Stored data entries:

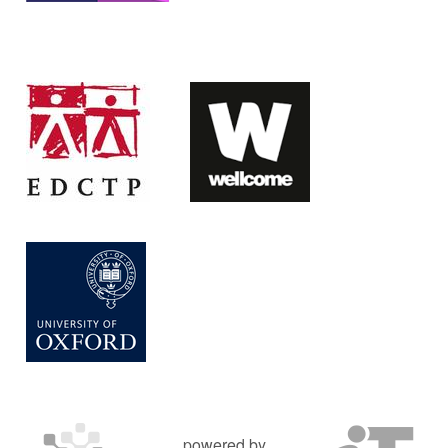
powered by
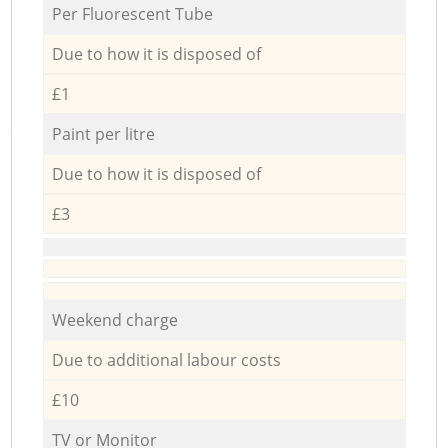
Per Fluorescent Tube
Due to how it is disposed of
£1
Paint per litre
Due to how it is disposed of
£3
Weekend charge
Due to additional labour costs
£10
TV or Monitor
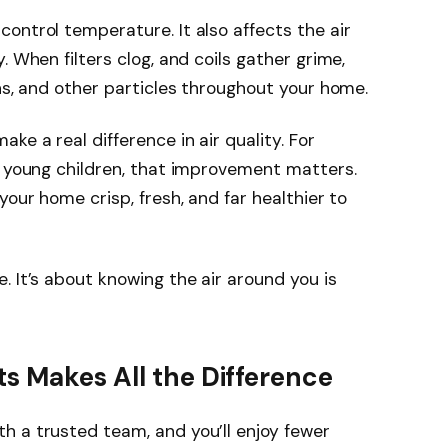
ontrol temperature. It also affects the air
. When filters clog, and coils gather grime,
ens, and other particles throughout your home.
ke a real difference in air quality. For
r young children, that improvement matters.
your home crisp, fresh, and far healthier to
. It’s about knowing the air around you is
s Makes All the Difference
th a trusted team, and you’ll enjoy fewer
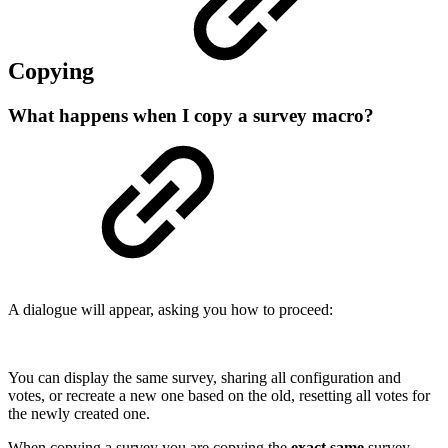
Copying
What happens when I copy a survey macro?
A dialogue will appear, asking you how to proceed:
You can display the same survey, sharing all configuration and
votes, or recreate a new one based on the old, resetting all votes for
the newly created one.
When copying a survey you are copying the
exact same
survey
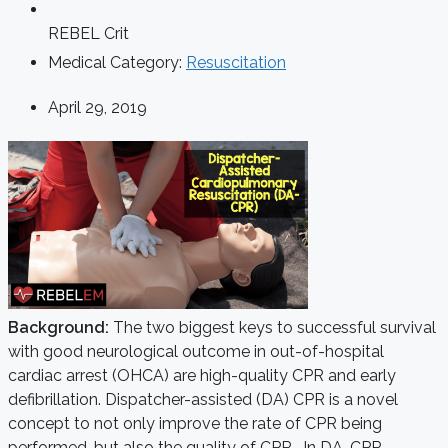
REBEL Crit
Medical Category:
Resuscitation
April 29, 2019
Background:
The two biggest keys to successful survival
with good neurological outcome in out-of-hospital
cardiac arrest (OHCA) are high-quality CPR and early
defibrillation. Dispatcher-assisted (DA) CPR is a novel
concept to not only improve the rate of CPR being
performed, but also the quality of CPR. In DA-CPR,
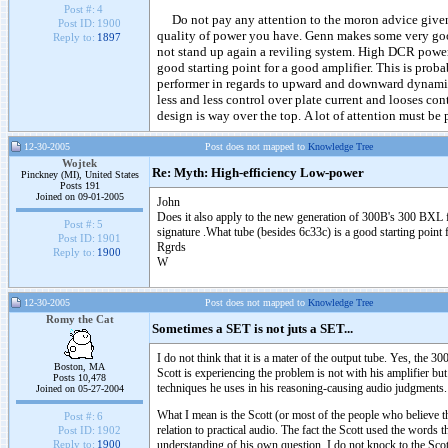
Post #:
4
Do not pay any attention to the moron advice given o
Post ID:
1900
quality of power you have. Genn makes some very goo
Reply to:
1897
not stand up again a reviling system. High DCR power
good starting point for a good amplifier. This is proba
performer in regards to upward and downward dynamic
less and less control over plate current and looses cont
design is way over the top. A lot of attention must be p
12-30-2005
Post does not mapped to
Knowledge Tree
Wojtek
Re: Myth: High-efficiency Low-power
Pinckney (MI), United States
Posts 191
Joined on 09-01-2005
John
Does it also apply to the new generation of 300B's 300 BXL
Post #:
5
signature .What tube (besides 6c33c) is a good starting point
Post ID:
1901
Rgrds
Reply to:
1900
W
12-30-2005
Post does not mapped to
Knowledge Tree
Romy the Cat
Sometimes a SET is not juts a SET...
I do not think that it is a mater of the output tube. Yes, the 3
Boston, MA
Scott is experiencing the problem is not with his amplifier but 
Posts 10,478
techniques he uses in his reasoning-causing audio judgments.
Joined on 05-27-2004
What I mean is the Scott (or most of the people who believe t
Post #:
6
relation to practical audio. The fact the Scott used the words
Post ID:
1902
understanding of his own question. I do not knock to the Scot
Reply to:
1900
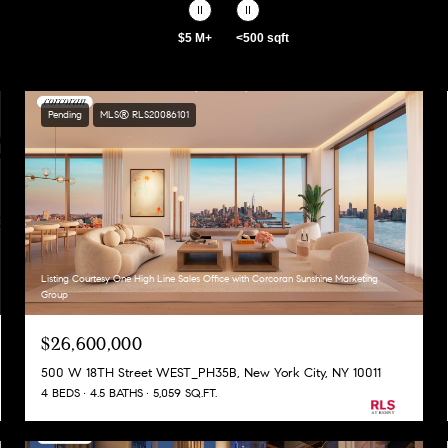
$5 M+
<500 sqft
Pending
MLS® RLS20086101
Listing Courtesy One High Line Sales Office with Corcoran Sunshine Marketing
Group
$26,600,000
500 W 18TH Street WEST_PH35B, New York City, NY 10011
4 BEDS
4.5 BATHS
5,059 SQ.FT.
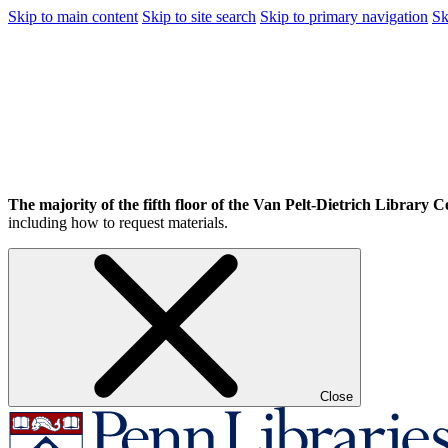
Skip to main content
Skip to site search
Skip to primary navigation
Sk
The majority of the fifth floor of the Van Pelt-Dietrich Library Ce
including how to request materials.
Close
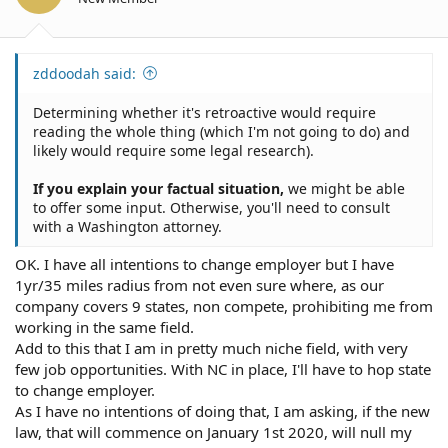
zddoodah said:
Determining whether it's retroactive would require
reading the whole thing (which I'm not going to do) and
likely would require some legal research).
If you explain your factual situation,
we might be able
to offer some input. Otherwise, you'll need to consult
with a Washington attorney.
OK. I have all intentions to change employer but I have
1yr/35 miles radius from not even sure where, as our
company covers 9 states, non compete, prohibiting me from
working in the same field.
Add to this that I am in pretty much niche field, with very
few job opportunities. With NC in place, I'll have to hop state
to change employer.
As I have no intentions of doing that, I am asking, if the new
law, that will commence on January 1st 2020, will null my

---

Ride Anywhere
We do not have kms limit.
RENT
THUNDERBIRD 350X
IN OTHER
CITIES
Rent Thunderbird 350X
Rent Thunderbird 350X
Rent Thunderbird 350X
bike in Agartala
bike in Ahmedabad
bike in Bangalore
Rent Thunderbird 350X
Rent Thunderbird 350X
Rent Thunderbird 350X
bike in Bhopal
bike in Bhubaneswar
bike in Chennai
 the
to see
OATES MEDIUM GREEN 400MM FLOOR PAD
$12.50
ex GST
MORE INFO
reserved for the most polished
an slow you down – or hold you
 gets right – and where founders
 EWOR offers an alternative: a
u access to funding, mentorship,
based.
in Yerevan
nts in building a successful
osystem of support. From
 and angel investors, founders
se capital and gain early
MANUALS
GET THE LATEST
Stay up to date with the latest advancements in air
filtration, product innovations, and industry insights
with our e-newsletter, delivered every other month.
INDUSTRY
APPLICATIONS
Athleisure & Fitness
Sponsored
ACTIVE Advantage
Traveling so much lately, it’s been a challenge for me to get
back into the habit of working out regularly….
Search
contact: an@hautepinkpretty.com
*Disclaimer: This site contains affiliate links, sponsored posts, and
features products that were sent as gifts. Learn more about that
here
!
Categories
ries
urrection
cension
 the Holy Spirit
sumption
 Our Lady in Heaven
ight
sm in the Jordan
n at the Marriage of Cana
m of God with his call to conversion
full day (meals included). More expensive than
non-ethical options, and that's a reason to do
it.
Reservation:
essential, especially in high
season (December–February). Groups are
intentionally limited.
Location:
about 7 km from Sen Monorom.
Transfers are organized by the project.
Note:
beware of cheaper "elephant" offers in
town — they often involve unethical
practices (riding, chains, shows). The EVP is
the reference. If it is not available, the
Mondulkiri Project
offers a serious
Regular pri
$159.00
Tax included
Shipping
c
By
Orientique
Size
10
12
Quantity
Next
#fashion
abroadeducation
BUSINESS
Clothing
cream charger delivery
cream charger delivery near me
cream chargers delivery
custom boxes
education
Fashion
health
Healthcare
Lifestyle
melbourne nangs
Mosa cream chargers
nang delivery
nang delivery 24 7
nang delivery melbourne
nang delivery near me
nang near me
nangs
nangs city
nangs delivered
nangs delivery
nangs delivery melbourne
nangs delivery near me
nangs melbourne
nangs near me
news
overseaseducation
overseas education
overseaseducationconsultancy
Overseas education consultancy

* * *

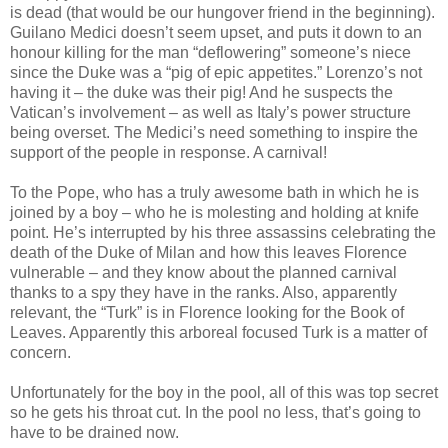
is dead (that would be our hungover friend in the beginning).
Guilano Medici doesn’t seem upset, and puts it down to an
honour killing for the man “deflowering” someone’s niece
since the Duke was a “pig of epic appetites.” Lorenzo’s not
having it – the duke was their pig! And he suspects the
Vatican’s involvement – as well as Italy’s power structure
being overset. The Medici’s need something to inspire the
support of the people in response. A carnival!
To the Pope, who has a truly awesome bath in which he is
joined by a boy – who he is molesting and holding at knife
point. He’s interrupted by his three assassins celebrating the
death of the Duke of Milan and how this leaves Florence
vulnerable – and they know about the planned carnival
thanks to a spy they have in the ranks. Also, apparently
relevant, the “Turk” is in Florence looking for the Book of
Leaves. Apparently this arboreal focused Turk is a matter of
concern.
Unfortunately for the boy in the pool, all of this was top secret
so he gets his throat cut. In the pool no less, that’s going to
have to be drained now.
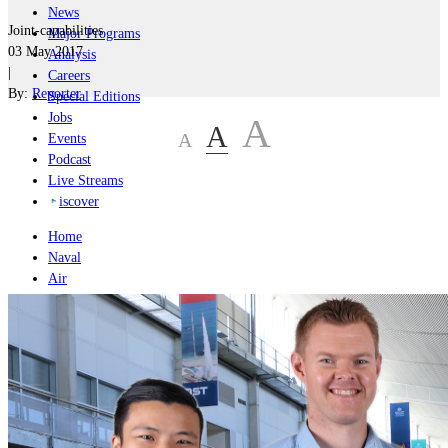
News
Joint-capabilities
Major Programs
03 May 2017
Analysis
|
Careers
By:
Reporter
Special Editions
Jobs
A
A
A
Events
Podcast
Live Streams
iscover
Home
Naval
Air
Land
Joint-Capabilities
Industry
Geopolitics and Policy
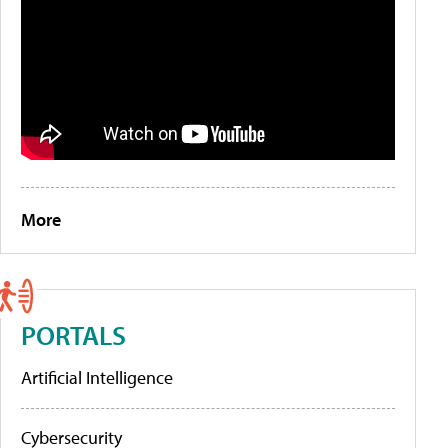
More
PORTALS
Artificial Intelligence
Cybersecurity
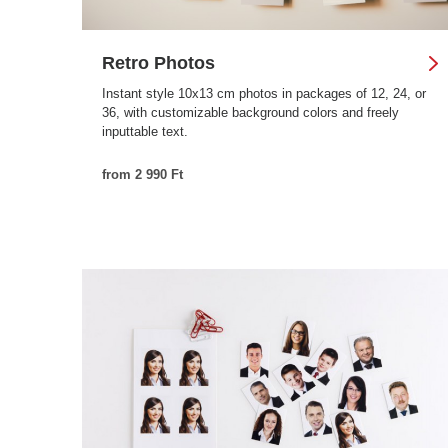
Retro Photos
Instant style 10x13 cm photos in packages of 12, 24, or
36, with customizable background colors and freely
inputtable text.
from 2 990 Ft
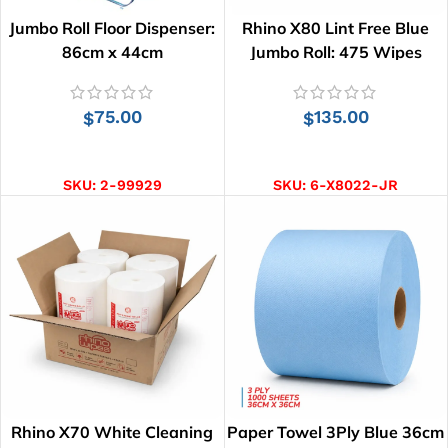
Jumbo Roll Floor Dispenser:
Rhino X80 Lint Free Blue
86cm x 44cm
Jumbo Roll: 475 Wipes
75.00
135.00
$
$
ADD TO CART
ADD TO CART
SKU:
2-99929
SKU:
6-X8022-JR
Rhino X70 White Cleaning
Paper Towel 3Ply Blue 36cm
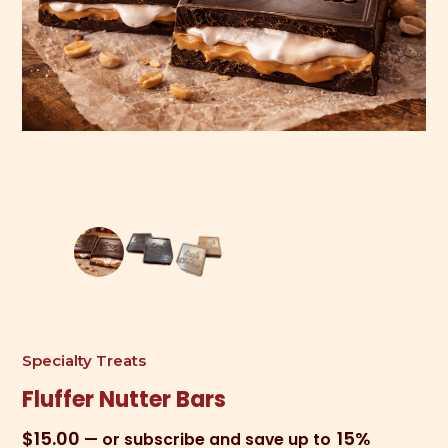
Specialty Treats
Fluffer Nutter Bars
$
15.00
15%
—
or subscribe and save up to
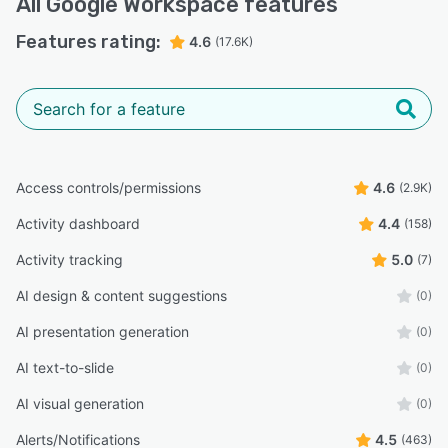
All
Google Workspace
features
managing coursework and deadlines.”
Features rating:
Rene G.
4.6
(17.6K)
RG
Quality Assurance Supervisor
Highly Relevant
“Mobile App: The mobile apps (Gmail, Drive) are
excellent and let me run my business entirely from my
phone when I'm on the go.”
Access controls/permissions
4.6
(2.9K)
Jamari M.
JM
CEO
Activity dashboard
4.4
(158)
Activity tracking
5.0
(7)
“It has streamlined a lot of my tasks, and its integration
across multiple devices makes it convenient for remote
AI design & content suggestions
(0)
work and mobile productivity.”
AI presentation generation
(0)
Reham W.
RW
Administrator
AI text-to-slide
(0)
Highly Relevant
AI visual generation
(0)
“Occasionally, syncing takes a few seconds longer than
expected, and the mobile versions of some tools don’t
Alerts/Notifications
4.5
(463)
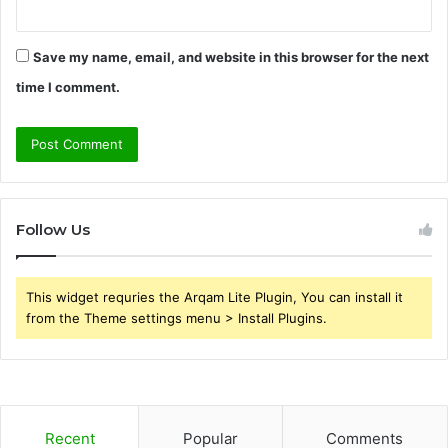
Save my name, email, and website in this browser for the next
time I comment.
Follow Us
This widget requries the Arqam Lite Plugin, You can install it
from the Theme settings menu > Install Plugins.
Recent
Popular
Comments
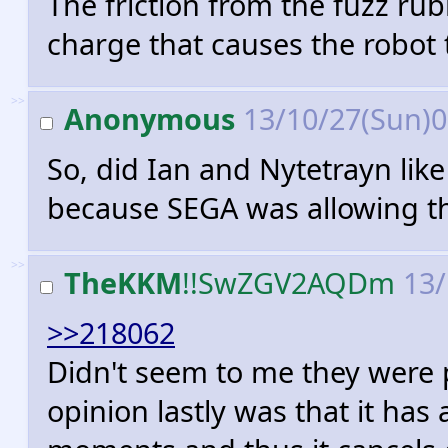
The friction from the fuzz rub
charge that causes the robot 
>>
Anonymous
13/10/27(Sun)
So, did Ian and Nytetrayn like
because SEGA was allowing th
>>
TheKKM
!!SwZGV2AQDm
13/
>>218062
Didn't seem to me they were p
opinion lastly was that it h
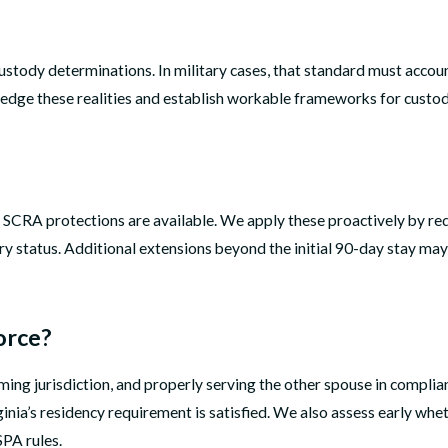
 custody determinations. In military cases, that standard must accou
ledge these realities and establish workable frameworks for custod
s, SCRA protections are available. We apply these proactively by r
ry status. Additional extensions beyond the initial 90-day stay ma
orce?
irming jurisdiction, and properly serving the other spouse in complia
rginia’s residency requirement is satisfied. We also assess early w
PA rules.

What this task involves: Would you output, from the records above, exactly the run of lines that starts at the line containing "design is way" and ends at the line containing "Posts 10,478", and only that run?

Output of the exercise:
design is way over the top. A lot of attention must be p
12-30-2005
Post does not mapped to
Knowledge Tree
Wojtek
Re: Myth: High-efficiency Low-power
Pinckney (MI), United States
Posts 191
Joined on 09-01-2005
John
Does it also apply to the new generation of 300B's 300 BXL
Post #:
5
signature .What tube (besides 6c33c) is a good starting point
Post ID:
1901
Rgrds
Reply to:
1900
W
12-30-2005
Post does not mapped to
Knowledge Tree
Romy the Cat
Sometimes a SET is not juts a SET...
I do not think that it is a mater of the output tube. Yes, the 3
Boston, MA
Scott is experiencing the problem is not with his amplifier but 
Posts 10,478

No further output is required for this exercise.